NASA discovers strange radio signal emitting from Venus
The signal was picked up by NASA’s Parker Solar Probe
NASA has detected a signal coming from the atmosphere of Venus. As the Parker Solar Probe passed just 517 miles above the rocky planet’s surface, it picked up a low-frequency signal - the first direct measurement taken from Venus in almost 30 years.
It turns out that the signal picked up was a naturally occurring signal and since originally recording it back in July 2020, NASA have now analysed and released a recording of the data:
A NASA astronomer at the Goddard Space Flight Center, Glyn Collinson said that “I was just so excited to have new data from Venus” - this is the first new data they have been able to take since 1992.
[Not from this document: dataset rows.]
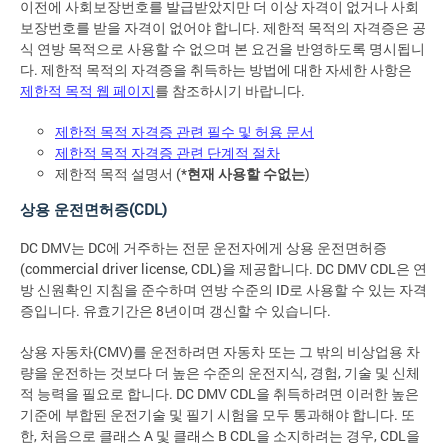
이전에 사회보장번호를 발급받았지만 더 이상 자격이 없거나 사회
보장번호를 받을 자격이 없어야 합니다. 제한적 목적의 자격증은 공
식 연방 목적으로 사용할 수 없으며 본 요건을 반영하도록 명시됩니
다. 제한적 목적의 자격증을 취득하는 방법에 대한 자세한 사항은
제한적 목적 웹 페이지
를 참조하시기 바랍니다.
제한적 목적 자격증 관련 필수 및 허용 문서
제한적 목적 자격증 관련 단계적 절차
제한적 목적 설명서 (*
현재 사용할 수없는
)
상용 운전면허증(CDL)
DC DMV는 DC에 거주하는 전문 운전자에게 상용 운전면허증
(commercial driver license, CDL)을 제공합니다. DC DMV CDL은 연
방 신원확인 지침을 준수하며 연방 수준의 ID로 사용할 수 있는 자격
증입니다. 유효기간은 8년이며 갱신할 수 있습니다.
상용 자동차(CMV)를 운전하려면 자동차 또는 그 밖의 비상업용 차
량을 운전하는 것보다 더 높은 수준의 운전지식, 경험, 기술 및 신체
적 능력을 필요로 합니다. DC DMV CDL을 취득하려면 이러한 높은
기준에 부합된 운전기술 및 필기 시험을 모두 통과해야 합니다. 또
한, 처음으로 클래스 A 및 클래스 B CDL을 소지하려는 경우, CDL을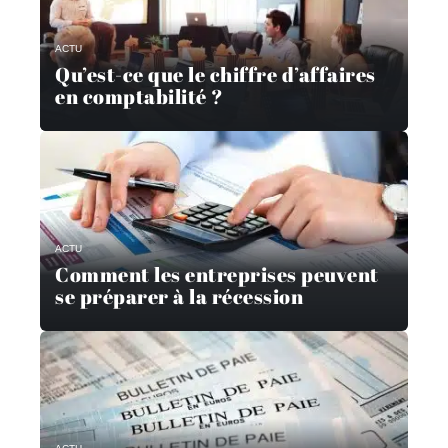
ACTU
Qu’est-ce que le chiffre d’affaires
en comptabilité ?
ACTU
Comment les entreprises peuvent
se préparer à la récession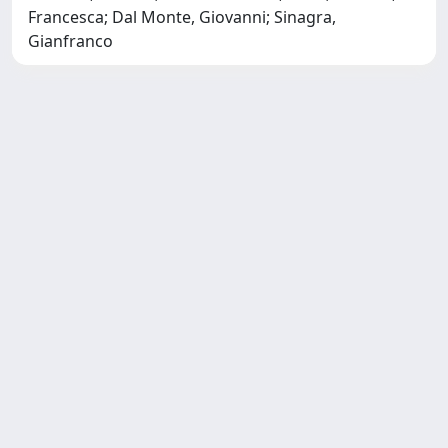
Francesca; Dal Monte, Giovanni; Sinagra,
Gianfranco
Copyright © 2026
Università degli Studi Trieste |
Dove
siamo
|
Privacy
Piazzale Europa,1 34127 Trieste, Italia -
Tel. +39 040.558.7111 - P.IVA 00211830328
- C.F. 80013890324 - P.E.C.: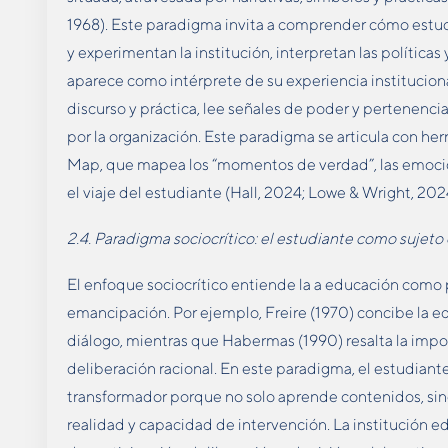
1968). Este paradigma invita a comprender cómo estud
y experimentan la institución, interpretan las políticas 
aparece como intérprete de su experiencia instituciona
discurso y práctica, lee señales de poder y pertenencia
por la organización. Este paradigma se articula con 
Map, que mapea los “momentos de verdad”, las emocio
el viaje del estudiante (Hall, 2024; Lowe & Wright, 2024
2.4. Paradigma sociocrítico: el estudiante como sujeto 
El enfoque sociocrítico entiende la a educación como pr
emancipación. Por ejemplo, Freire (1970) concibe la e
diálogo, mientras que Habermas (1990) resalta la impor
deliberación racional. En este paradigma, el estudiante 
transformador porque no solo aprende contenidos, sin
realidad y capacidad de intervención. La institución ed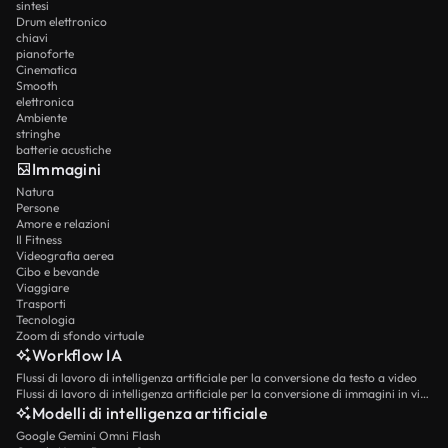
sintesi
Drum elettronico
chiavi
pianoforte
Cinematica
Smooth
elettronica
Ambiente
stringhe
batterie acustiche
Immagini
Natura
Persone
Amore e relazioni
Il Fitness
Videografia aerea
Cibo e bevande
Viaggiare
Trasporti
Tecnologia
Zoom di sfondo virtuale
Workflow IA
Flussi di lavoro di intelligenza artificiale per la conversione da testo a video
Flussi di lavoro di intelligenza artificiale per la conversione di immagini in video
Modelli di intelligenza artificiale
Google Gemini Omni Flash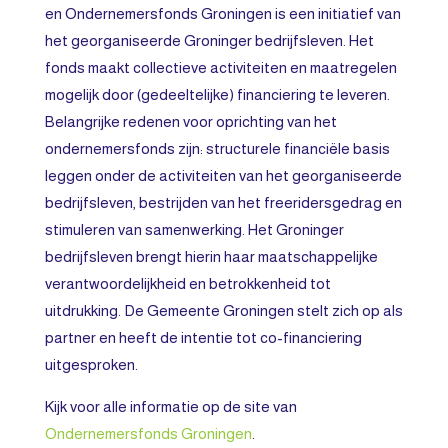
en Ondernemersfonds Groningen is een initiatief van
het georganiseerde Groninger bedrijfsleven. Het
fonds maakt collectieve activiteiten en maatregelen
mogelijk door (gedeeltelijke) financiering te leveren.
Belangrijke redenen voor oprichting van het
ondernemersfonds zijn: structurele financiële basis
leggen onder de activiteiten van het georganiseerde
bedrijfsleven, bestrijden van het freeridersgedrag en
stimuleren van samenwerking. Het Groninger
bedrijfsleven brengt hierin haar maatschappelijke
verantwoordelijkheid en betrokkenheid tot
uitdrukking. De Gemeente Groningen stelt zich op als
partner en heeft de intentie tot co-financiering
uitgesproken.
Kijk voor alle informatie op de site van
Ondernemersfonds Groningen
.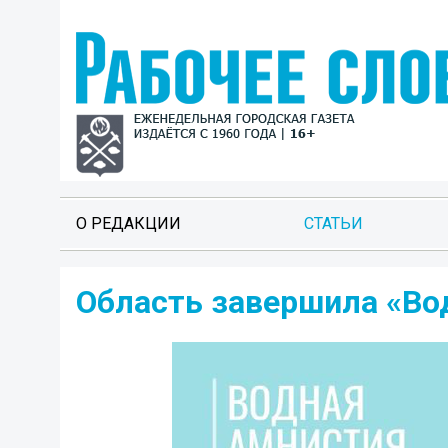
О РЕДАКЦИИ
СТАТЬИ
Область завершила «В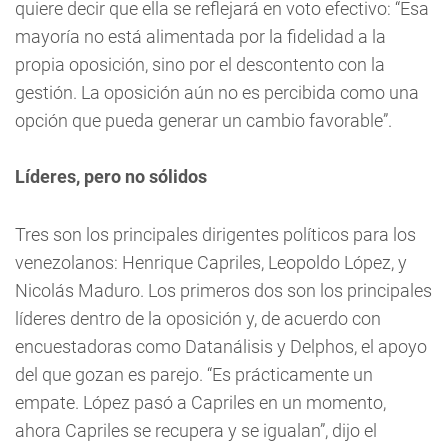
quiere decir que ella se reflejará en voto efectivo: “Esa
mayoría no está alimentada por la fidelidad a la
propia oposición, sino por el descontento con la
gestión. La oposición aún no es percibida como una
opción que pueda generar un cambio favorable”.
Líderes, pero no sólidos
Tres son los principales dirigentes políticos para los
venezolanos: Henrique Capriles, Leopoldo López, y
Nicolás Maduro. Los primeros dos son los principales
líderes dentro de la oposición y, de acuerdo con
encuestadoras como Datanálisis y Delphos, el apoyo
del que gozan es parejo. “Es prácticamente un
empate. López pasó a Capriles en un momento,
ahora Capriles se recupera y se igualan”, dijo el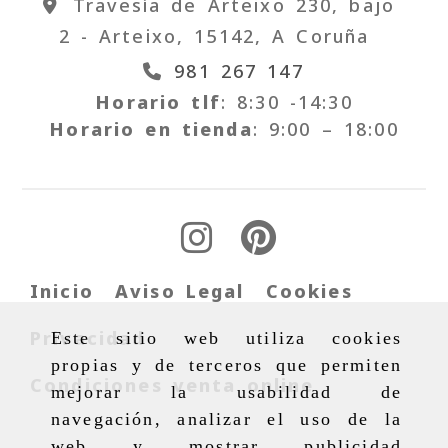
Travesía de Arteixo 230, bajo
2 -
Arteixo,
15142,
A Coruña
981 267 147
Horario tlf
: 8:30 -14:30
Horario en tienda
: 9:00 – 18:00
Inicio
Aviso Legal
Cookies
Privacidad
Este sitio web utiliza cookies
propias y de terceros que permiten
Condiciones venta online
mejorar la usabilidad de
navegación, analizar el uso de la
web y mostrar publicidad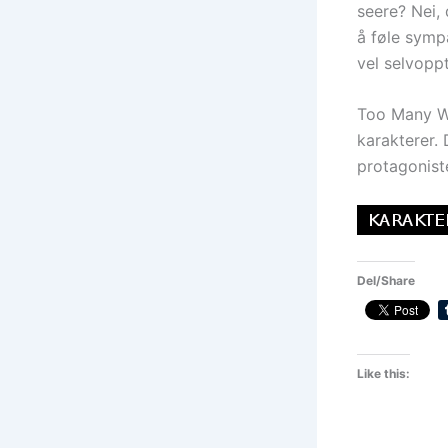
seere? Nei, 
å føle sympa
vel selvoppt
Too Many Wa
karakterer. 
protagoniste
Del/Share
Like this:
Experts say that the planet’s upper atmosphere was an order of magnitude at the time of the mission — managed by Johns Hopkins Applied Physics Laboratory in Maryland - than it was upon the latest measurement.
In the full study published on the event, NASA has confirmed that the planet’s upper atmosphere goes through “puzzling changes” in its full 11-year solar cycle.
According to scientists, Venus has an electrically charged layer of gas located within the upper edge of its atmosphere called the ionosphere (similar to Earth itself) and it is this that is responsible for the naturally emitted radio waves that can be detected by instruments.
This was the third flyby that the probe has made of Venus and each journey takes around 6 months to complete. The aim of each flyby is to get the probe closer to the sun. So, whilst we aren't looking at anything extraterrestrial or extraordinary, in the world of science and astronomy, it's still pretty interesting stuff.